Should I hire a coach?
A few of the many reasons people hire a coach include:
You are ready for something new but need help figuring out where to start.
You want to change something. It might be your career, where you live, a relationship, or how you see the world and yourself.
And you have tried to change on your own and are having a hard time making it happen at the pace you want.
If this is true for you, a coach is a great support. Transformation will happen in a coaching relationship when the client is all in.
Because through coaching you gain insight, clarity, and awareness of who you are and what you want. You connect to your direction and purpose.
We all have internal blocks that hold us back; one of the biggest and most common is fear.
Classic fears everyone can relate to include:

- Fear of rejection
- Panic around failure
- Hating to feel embarrassed
- Fear of disappointment
- Terror of losing relationships
- Worry of being fully ourselves (and judged for it)
- Hatred of being criticized
- Terrified of making mistakes
- Fear that we are not perfect, but we need to be
- Worry we are not good enough
- Fear of the unknown
And there may be more blocks and behaviors that keep us stuck. Some include self-sabotage and self-doubt, procrastination, or assumptions we make about ourselves and other people. No matter our life experience, we have only our background to inform our perspective. As a result, we all have limits in our viewpoint, blind spots we don’t even know exist. Those blind spots can create subconscious behaviors that have tremendous influence and feel impossible to shift.

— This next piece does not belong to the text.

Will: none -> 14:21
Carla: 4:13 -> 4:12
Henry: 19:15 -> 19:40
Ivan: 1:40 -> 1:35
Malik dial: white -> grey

A limited (and limiting) perspective
Our perspectives around who we are and how life works form early. Young children learn that certain behaviors please the people responsible for their well-being, while some do not. We want to appease our caregivers on a survival level because we cannot survive without them. Also, we learn to behave in specific ways so that our peer group accepts us. Humans have a powerful need to belong. And so we modify our behavior accordingly. Behavior shapes how we see ourselves and the world.

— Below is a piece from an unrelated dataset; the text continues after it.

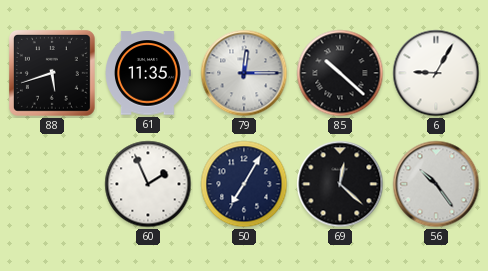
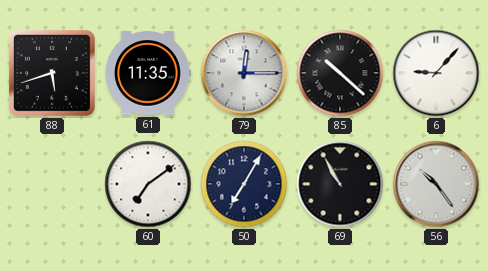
6: 9:05 -> 9:07
60: 1:56 -> 7:09
69: 12:22 -> 10:55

We learn lessons like, “This is how good girls behave,” “I must look strong and capable all the time,” or “I have to work very hard to have anything good in life.” We acquire beliefs about ourselves: “I’m not worth listening to,” “I am an anxious person,” or “Other people’s needs are more important than my own.”
The search for safety
Acting in ways that risk our relationships with others can seriously stress us out. We make a mistake around someone important to us, and suddenly our hearts pound, our palms sweat and we can’t think clearly, if at all. We may have the overwhelming urge to withdraw, get angry or freeze up.
Intellectually we know these fears are irrational (“I know my family will still care about me if I change careers!”), but the body doesn’t care about the brain’s reassurance. So we avoid behaviors that might stress us out or anger others.

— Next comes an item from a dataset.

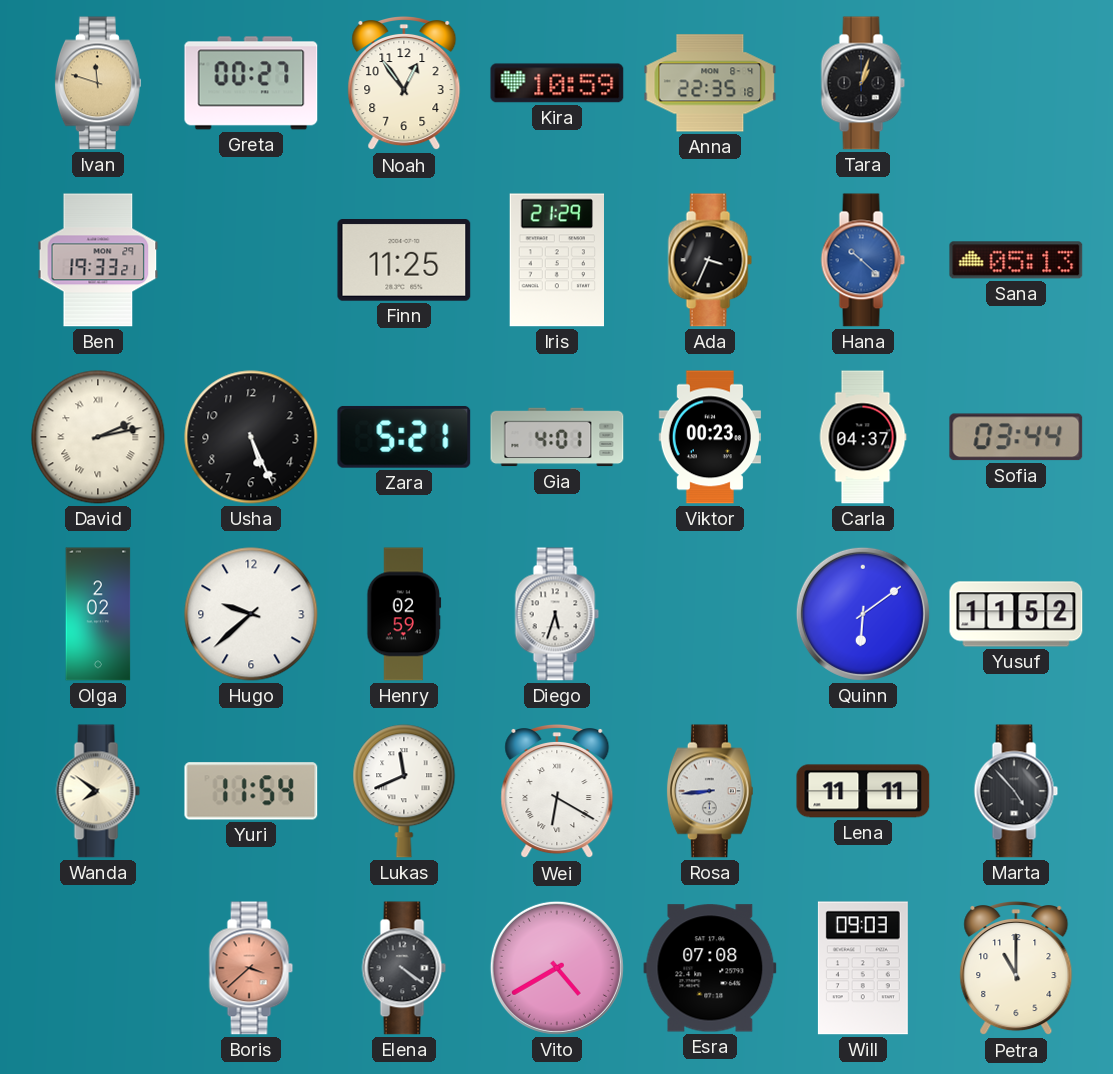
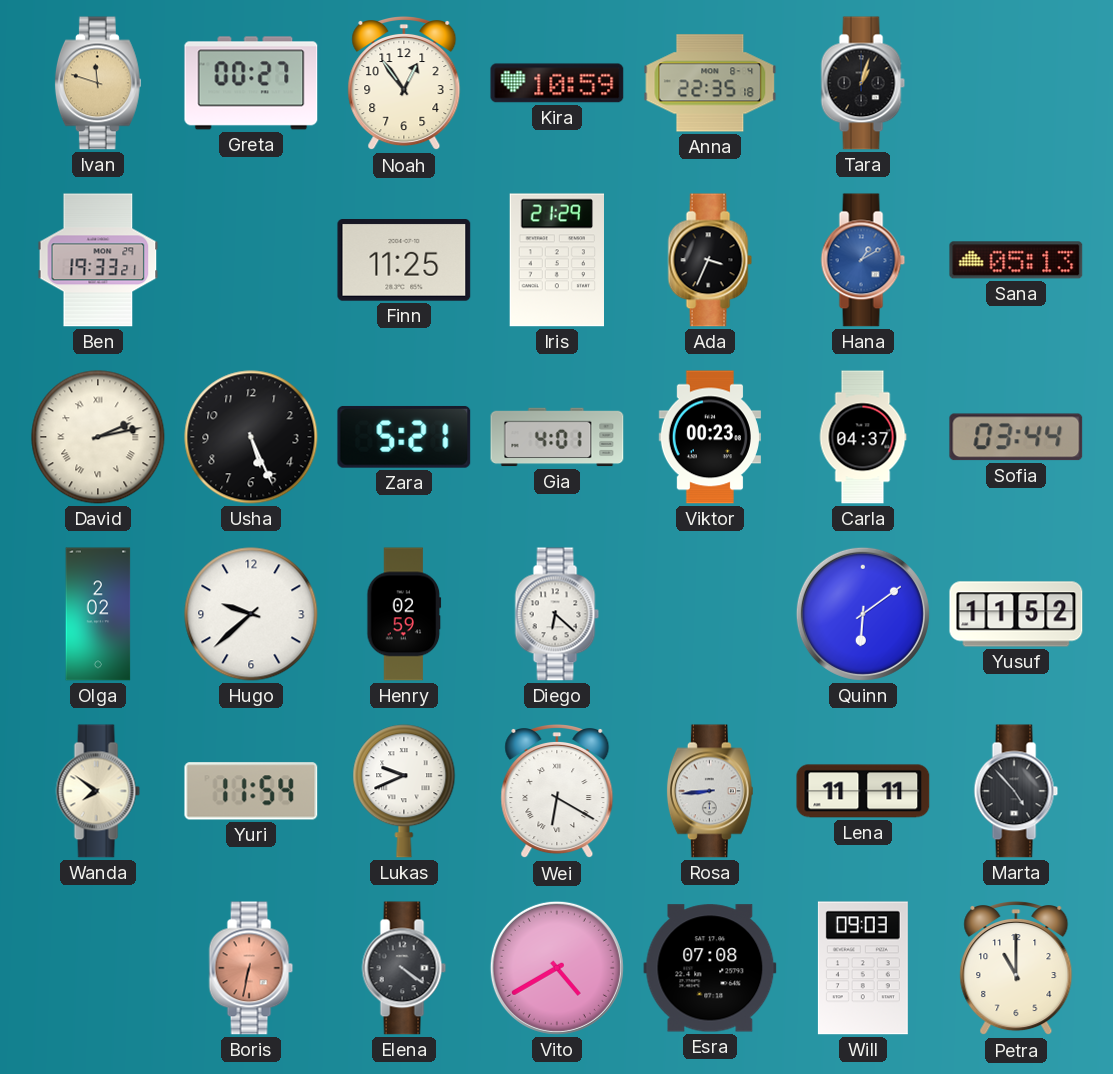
Hana: 10:22 -> 1:10
Diego: 5:33 -> 6:22
Lukas: 11:41 -> 9:41
Boris: 3:38 -> 6:32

We might not know why precisely any given behavior triggers us into fear. An old habit developed years ago becomes a subconscious response whenever “dangerous” thoughts or situations arise. We may not know why we suddenly feel anxious, afraid or stuck, but we can see our behavior.
Someone mistreats us and we become enraged. Our partner is angry because something went wrong and we want to run and hide. We want to ask for a raise but feel paralyzed. In the moment, we react to the triggering situation. Only afterward do we look back at the incident and wonder, “Why did I react that way?”
As children, we do anything necessary to feel safe, for we are helpless. Once we become adults and have moments of vulnerability, we may again fall into the same behaviors we used as children. In those moments, we are unable to choose a response. We react.
The role of coaching
Body awareness and staying present are critical to identifying and overcoming our irrational fears. Fears and habits live in our bodies and nervous systems, not just our brains. While using our brains to puzzle out our fears and blocks has its place, often we need other tools that reveal and heal blocks and negative emotions.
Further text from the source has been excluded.